Club feet may be divided into congenital or acquired types. Congenital clubfoot is generally accepted to be of unknown etiology, with many theories as to the cause. Perhaps as a result congenital clubfoot is still referred to as idiopathic clubfoot. The more severe type of clubfoot is caused by a number of disease processes , chief among  the neuromuscular diseases and spinal abnormalities that may result in club foot are poliomyelitis, meningitis, cerebral palsy, spina bifida and myelomeningocele. Clubfoot is known by the medical name talipes equino varus, with this condition the child is born with the foot pointing down and twisted inwards at the ankle. This condition is usually picked up at birth, as the foot is generally physically smaller than normal and the calf muscles are also smaller than normal. The clubfoot appearance at birth does resemble the position the foot is in during early fetal development, so it is assumed that some unknown cause halts the normal change of foot position during fetal growth.
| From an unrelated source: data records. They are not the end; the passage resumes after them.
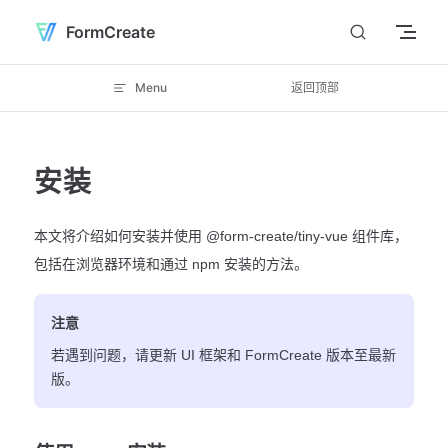
Skip to content
FormCreate
Menu
返回顶部
安装
本文将介绍如何安装并使用 @form-create/tiny-vue 组件库，
包括在浏览器环境和通过 npm 安装的方法。
注意
若遇到问题，请更新 UI 框架和 FormCreate 版本至最新
版。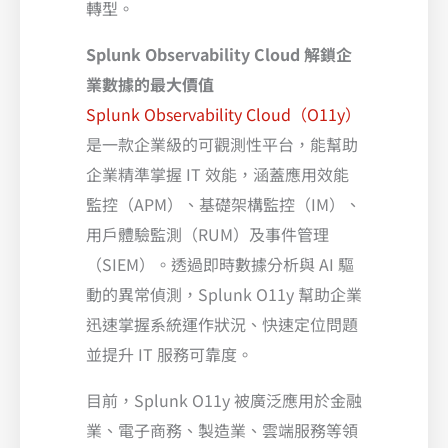
轉型。
Splunk Observability Cloud 解鎖企
業數據的最大價值
Splunk Observability Cloud（O11y）
是一款企業級的可觀測性平台，能幫助
企業精準掌握 IT 效能，涵蓋應用效能
監控（APM）、基礎架構監控（IM）、
用戶體驗監測（RUM）及事件管理
（SIEM）。透過即時數據分析與 AI 驅
動的異常偵測，Splunk O11y 幫助企業
迅速掌握系統運作狀況、快速定位問題
並提升 IT 服務可靠度。
目前，Splunk O11y 被廣泛應用於金融
業、電子商務、製造業、雲端服務等領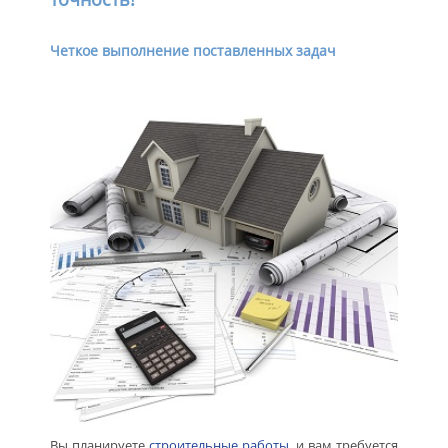
Четкое выполнение поставленных задач
Вы планируете
строительные работы
, и вам требуется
Club foot will NOT correct with growth and as such requires treatment, if the foot is flexible then it is possible that it may be corrected by casting. This will require a series of casts to be used which are replaced every few weeks hence the name serial casting. If however it is of a more rigid type then the only treatment is surgery. When examining the pediatric patient with club foot it is important that the physician complete a full body examination checking for cranial abnormalities, hand abnormalities spinal abnormalities and proximal leg abnormalities. The presence of which will determine the best course of treatment.